In the first quarter, the fiscal deficit constituted 11.4 per cent of GDP. The target is to rein it in at 3.2 per cent of GDP in the current financial year compared to 3.5 per cent in 2016-17.
In absolute terms, the fiscal deficit — difference between expenditure and revenue — was Rs 5.04 lakh crore during April-July 2017-18, according to the data of Controller General of Accounts (CGA).
During the corresponding period of the previous financial year, it was 73.7 per cent of the target.
The government had adavanced the Budget presentation and completed the process before the beginning of the current financial year to encourage ministries to go ahead with their expenditure proposals from the very first month, April.
The CGA data showed that government’s revenue receipts improved at Rs 2.91 lakh crore during April-July period, which works out to be 19.2 per cent of the target of Rs 15.15 lakh crore for the whole year.
In the comparable period last fiscal year, revenue receipts comprising taxes and other items were 18.6 per cent of the target.
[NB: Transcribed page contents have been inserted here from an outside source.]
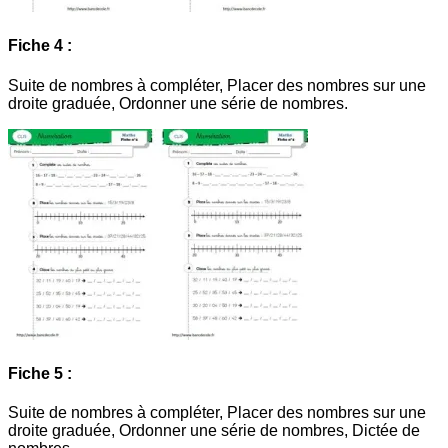
Fiche 4 :
Suite de nombres à compléter, Placer des nombres sur une
droite graduée, Ordonner une série de nombres.
Fiche 5 :
Suite de nombres à compléter, Placer des nombres sur une
droite graduée, Ordonner une série de nombres, Dictée de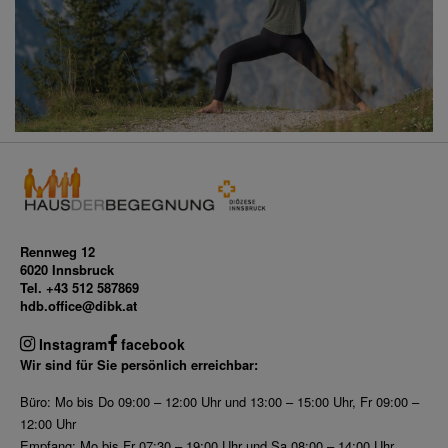
Rennweg 12
6020 Innsbruck
Tel. +43 512 587869
hdb.office@dibk.at
Instagram
facebook
Wir sind für Sie persönlich erreichbar:
Büro: Mo bis Do 09:00 – 12:00 Uhr und 13:00 – 15:00 Uhr, Fr 09:00 –
12:00 Uhr
Empfang: Mo bis Fr 07:30 – 19:00 Uhr und Sa 08:00 – 14:00 Uhr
According to the CGA data, government’s expenditure had been increasing on sequential basis and totalled Rs 8.08 lakh crore at July-end or 37.7 per cent of the BE.
Ministries of agriculture, consumer affairs, defence and railways witnessed increase in expending as compared to the corresponding period last year.
The revenue expenditure of the government, which is difference between revenue expenditure and revenue receipts, widened to 131.2 per cent of the BE, compared with 93 per cent in the April-July period of the last fiscal.